Only the text of the entries below should be returned, exactly as given, without pictures.

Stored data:
--- START ---
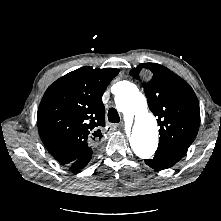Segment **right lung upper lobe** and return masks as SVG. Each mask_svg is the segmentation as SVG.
<instances>
[{
    "instance_id": "1",
    "label": "right lung upper lobe",
    "mask_w": 221,
    "mask_h": 221,
    "mask_svg": "<svg viewBox=\"0 0 221 221\" xmlns=\"http://www.w3.org/2000/svg\"><path fill=\"white\" fill-rule=\"evenodd\" d=\"M118 69L84 66L55 81L46 90L37 113L39 135L50 154L70 165L91 151L105 126L102 95Z\"/></svg>"
}]
</instances>
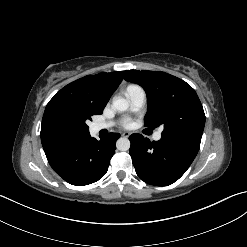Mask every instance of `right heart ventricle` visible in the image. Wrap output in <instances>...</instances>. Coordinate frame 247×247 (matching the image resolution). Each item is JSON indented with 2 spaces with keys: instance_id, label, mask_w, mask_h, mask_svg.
I'll return each instance as SVG.
<instances>
[{
  "instance_id": "e07e8e85",
  "label": "right heart ventricle",
  "mask_w": 247,
  "mask_h": 247,
  "mask_svg": "<svg viewBox=\"0 0 247 247\" xmlns=\"http://www.w3.org/2000/svg\"><path fill=\"white\" fill-rule=\"evenodd\" d=\"M138 86L137 85H129L127 88H126V91L127 90H130V89H133V88H137Z\"/></svg>"
}]
</instances>
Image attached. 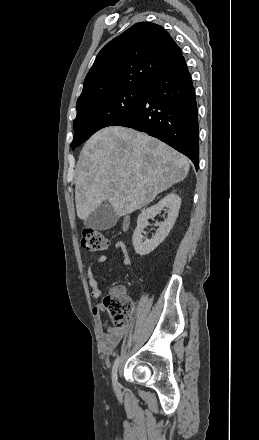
--- END ---
> [Output]
Segment **right lung upper lobe** and return masks as SVG. Each mask_svg is the segmentation as SVG.
<instances>
[{
    "instance_id": "1",
    "label": "right lung upper lobe",
    "mask_w": 221,
    "mask_h": 221,
    "mask_svg": "<svg viewBox=\"0 0 221 221\" xmlns=\"http://www.w3.org/2000/svg\"><path fill=\"white\" fill-rule=\"evenodd\" d=\"M118 69L84 66L55 81L46 90L37 113L39 135L50 154L70 165L91 151L105 126L102 95Z\"/></svg>"
}]
</instances>
Mask every instance of `right heart ventricle` visible in the image. Wrap output in <instances>...</instances>. Coordinate frame 247×247 (matching the image resolution). Each item is JSON indented with 2 spaces with keys: instance_id, label, mask_w, mask_h, mask_svg.
I'll return each instance as SVG.
<instances>
[{
  "instance_id": "e07e8e85",
  "label": "right heart ventricle",
  "mask_w": 247,
  "mask_h": 247,
  "mask_svg": "<svg viewBox=\"0 0 247 247\" xmlns=\"http://www.w3.org/2000/svg\"><path fill=\"white\" fill-rule=\"evenodd\" d=\"M138 86L137 85H129L127 88H126V91L127 90H130V89H133V88H137Z\"/></svg>"
}]
</instances>
Image attached. 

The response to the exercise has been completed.